=== HOW TO COMPLETE THIS TASK ===
What is needed is an exact transcription of the line containing "hypermail 2.3.0 (145, 2560)" and every line after it through the end of the entries below, with no pictures.
● ● ● ● ● ● ●
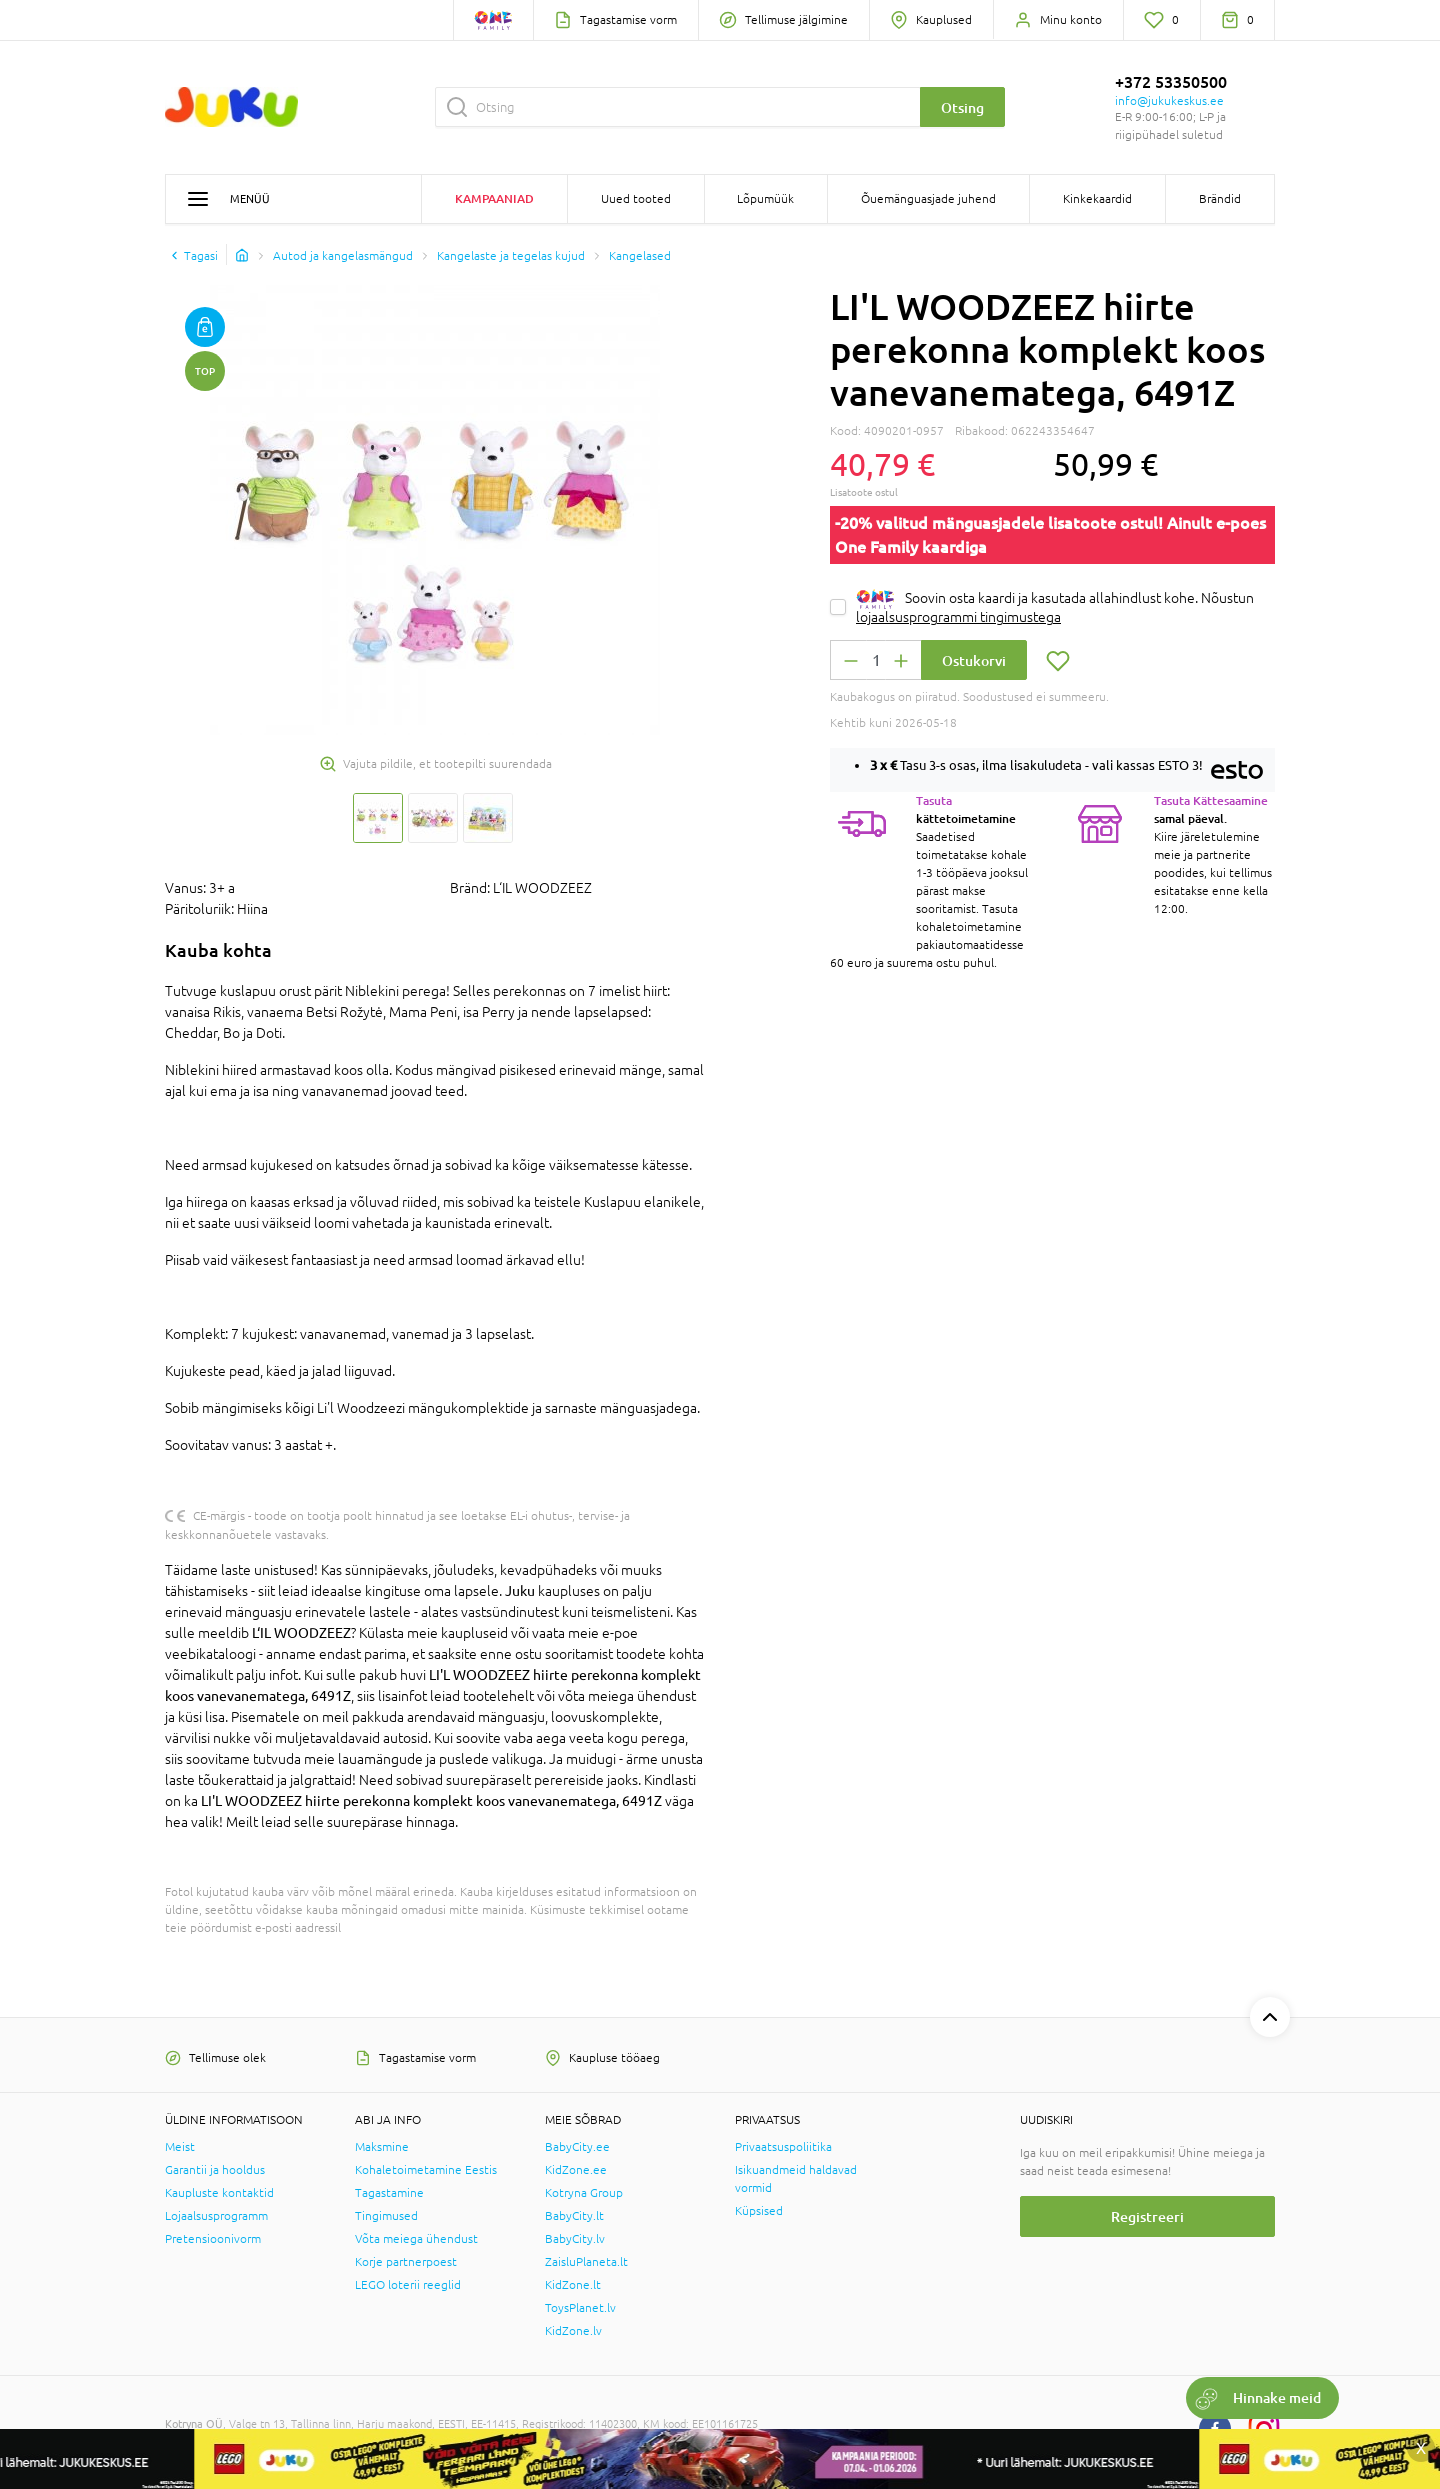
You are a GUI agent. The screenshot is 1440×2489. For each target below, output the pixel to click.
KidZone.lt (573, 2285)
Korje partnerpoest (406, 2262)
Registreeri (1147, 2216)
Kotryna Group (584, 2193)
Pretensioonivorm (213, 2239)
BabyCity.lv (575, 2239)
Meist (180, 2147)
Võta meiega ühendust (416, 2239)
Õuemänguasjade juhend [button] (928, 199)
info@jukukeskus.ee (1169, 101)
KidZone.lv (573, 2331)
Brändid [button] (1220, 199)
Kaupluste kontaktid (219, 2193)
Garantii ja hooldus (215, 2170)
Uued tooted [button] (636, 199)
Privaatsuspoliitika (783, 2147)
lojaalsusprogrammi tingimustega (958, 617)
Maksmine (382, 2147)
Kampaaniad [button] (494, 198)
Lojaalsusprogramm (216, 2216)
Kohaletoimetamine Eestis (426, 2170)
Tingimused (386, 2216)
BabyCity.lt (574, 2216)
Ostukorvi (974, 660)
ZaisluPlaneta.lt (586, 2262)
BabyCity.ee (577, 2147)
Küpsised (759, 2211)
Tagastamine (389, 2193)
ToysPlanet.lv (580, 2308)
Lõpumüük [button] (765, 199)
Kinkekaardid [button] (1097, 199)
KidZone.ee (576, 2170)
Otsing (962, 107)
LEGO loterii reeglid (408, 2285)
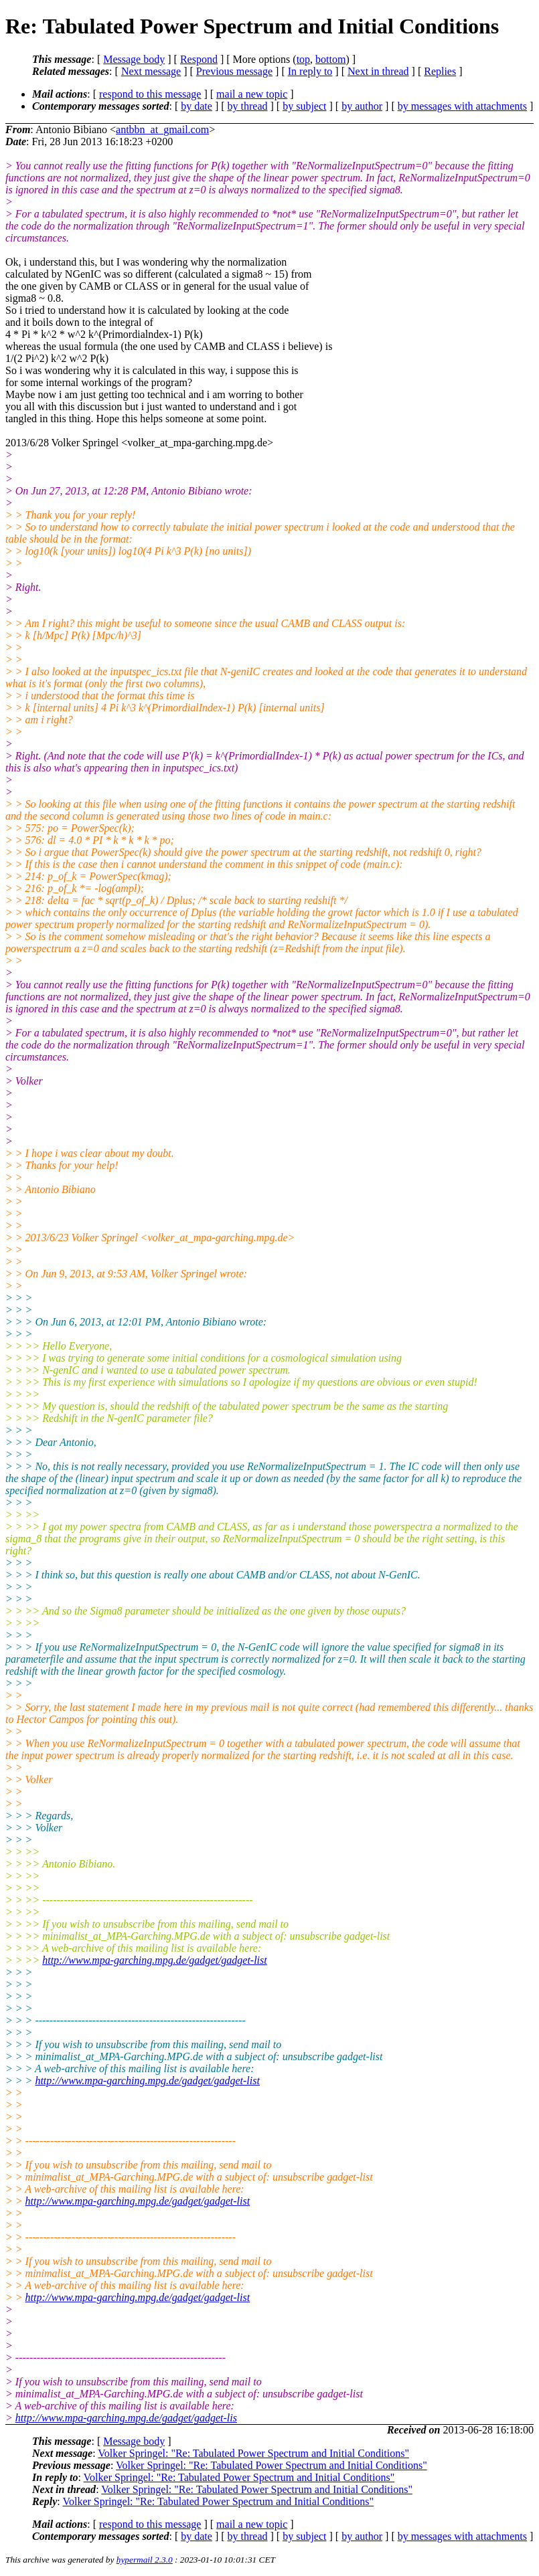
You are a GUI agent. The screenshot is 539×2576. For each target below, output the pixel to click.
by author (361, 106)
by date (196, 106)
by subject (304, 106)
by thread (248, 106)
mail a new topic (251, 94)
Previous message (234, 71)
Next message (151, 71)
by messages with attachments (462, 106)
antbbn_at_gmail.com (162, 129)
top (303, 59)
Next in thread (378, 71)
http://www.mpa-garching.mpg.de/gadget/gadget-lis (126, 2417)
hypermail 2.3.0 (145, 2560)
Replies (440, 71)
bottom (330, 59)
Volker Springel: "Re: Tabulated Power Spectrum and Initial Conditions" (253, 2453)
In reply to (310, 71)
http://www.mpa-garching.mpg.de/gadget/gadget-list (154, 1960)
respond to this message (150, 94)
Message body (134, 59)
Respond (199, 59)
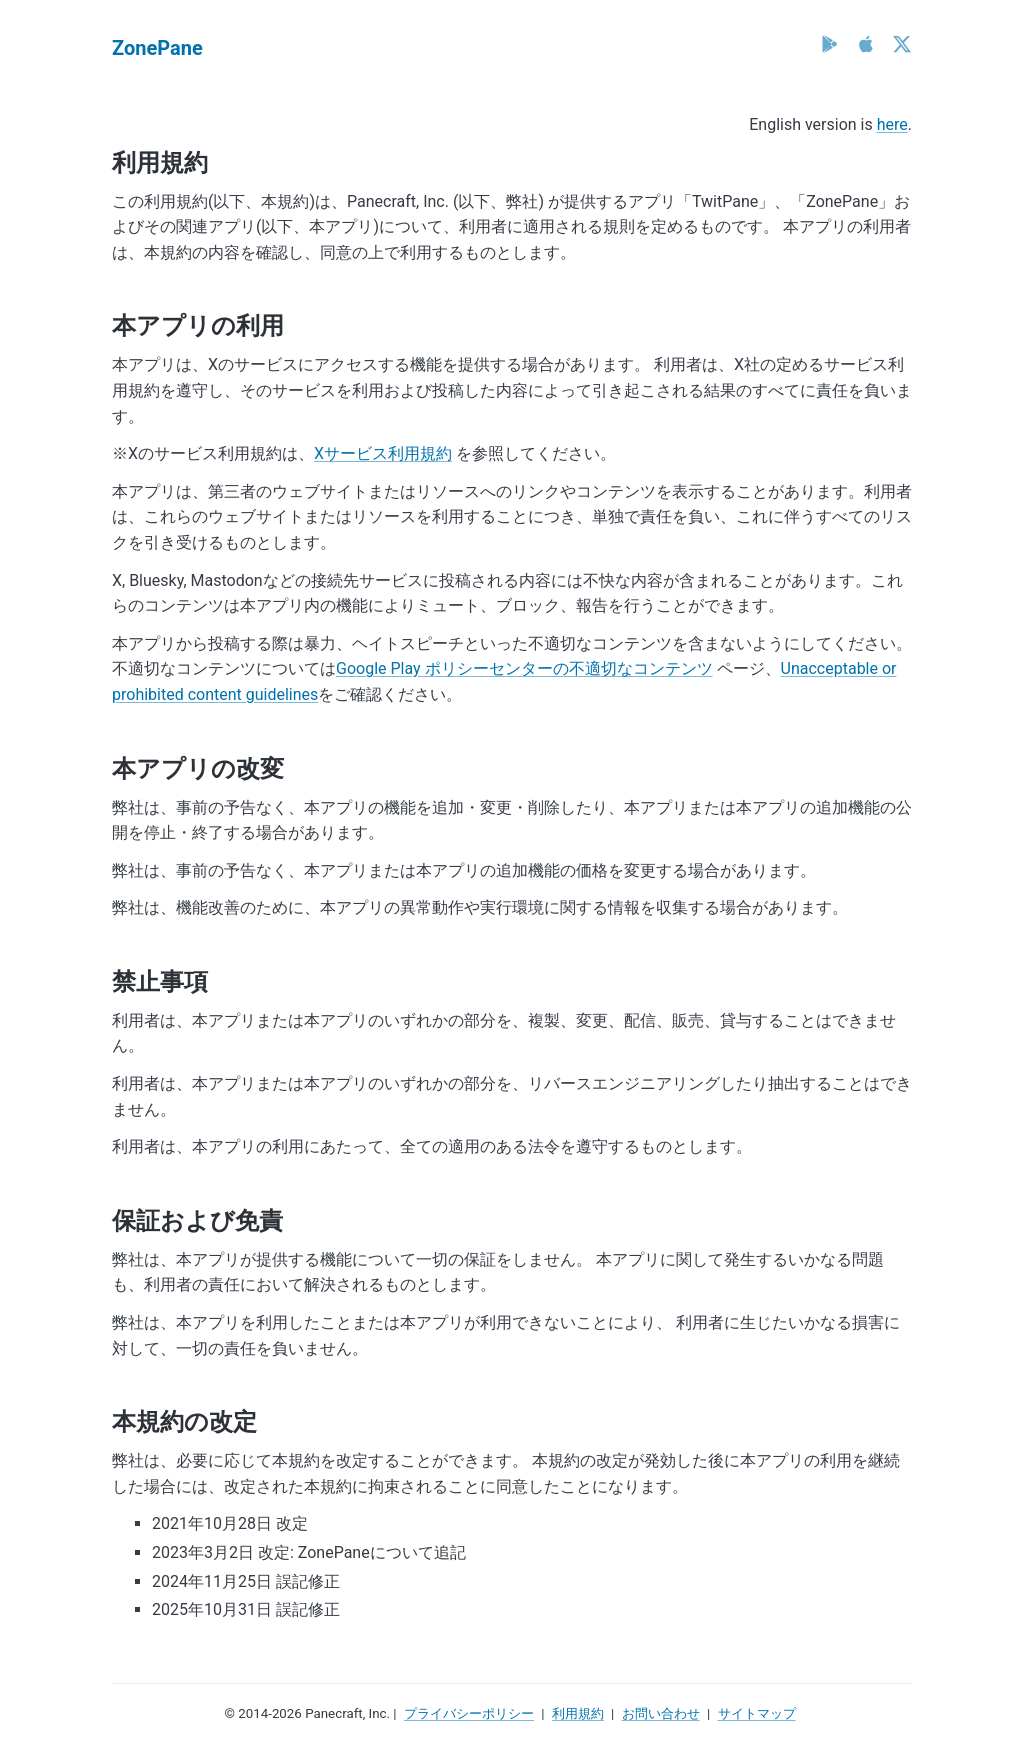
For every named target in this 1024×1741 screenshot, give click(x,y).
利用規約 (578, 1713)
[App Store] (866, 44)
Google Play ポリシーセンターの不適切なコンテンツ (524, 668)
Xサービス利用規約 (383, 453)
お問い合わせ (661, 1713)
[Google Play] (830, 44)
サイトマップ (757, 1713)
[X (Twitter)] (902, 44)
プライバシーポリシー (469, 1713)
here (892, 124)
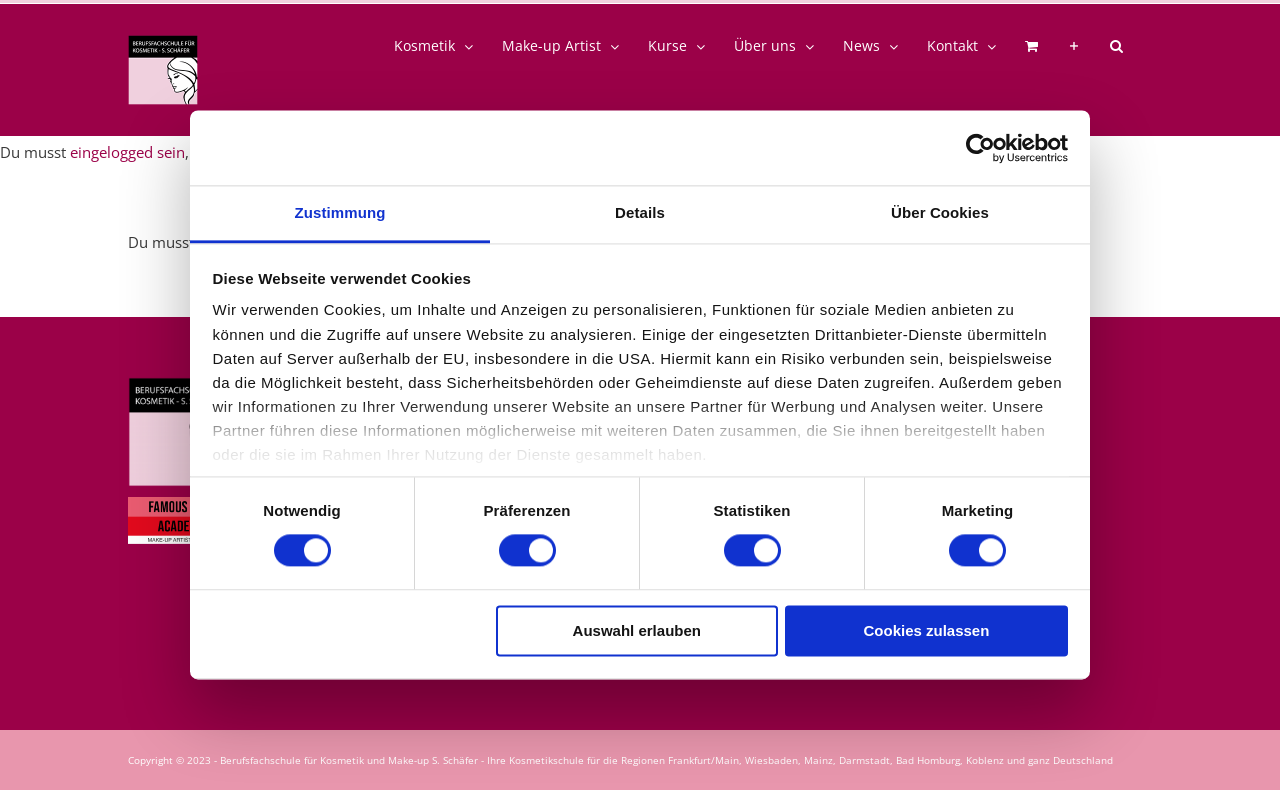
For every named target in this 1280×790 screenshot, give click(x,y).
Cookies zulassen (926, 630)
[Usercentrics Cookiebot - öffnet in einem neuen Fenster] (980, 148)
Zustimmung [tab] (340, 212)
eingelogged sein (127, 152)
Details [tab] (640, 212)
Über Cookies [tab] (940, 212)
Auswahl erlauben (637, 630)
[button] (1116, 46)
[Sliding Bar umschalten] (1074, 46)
● ● ● ● ● ● ●
=== EXPECTED OUTPUT ===
hypermail 2.3.0 (145, 2560)
Replies (440, 71)
bottom (330, 59)
Volker Springel: "Re: Tabulated Power Spectrum and Initial Conditions" (253, 2453)
In reply to (310, 71)
http://www.mpa-garching.mpg.de/gadget/gadget-list (154, 1960)
respond to this message (150, 94)
Message body (134, 59)
Respond (199, 59)
For every named target in this 1024×1741 screenshot, give click(x,y).
利用規約 (578, 1713)
[App Store] (866, 44)
Google Play ポリシーセンターの不適切なコンテンツ (524, 668)
Xサービス利用規約 (383, 453)
お問い合わせ (661, 1713)
[Google Play] (830, 44)
サイトマップ (757, 1713)
[X (Twitter)] (902, 44)
プライバシーポリシー (469, 1713)
here (892, 124)
For every named target in this 1280×790 screenshot, give click(x,y).
Cookies zulassen (926, 630)
[Usercentrics Cookiebot - öffnet in einem neuen Fenster] (980, 148)
Zustimmung [tab] (340, 212)
eingelogged sein (127, 152)
Details [tab] (640, 212)
Über Cookies [tab] (940, 212)
Auswahl erlauben (637, 630)
[button] (1116, 46)
[Sliding Bar umschalten] (1074, 46)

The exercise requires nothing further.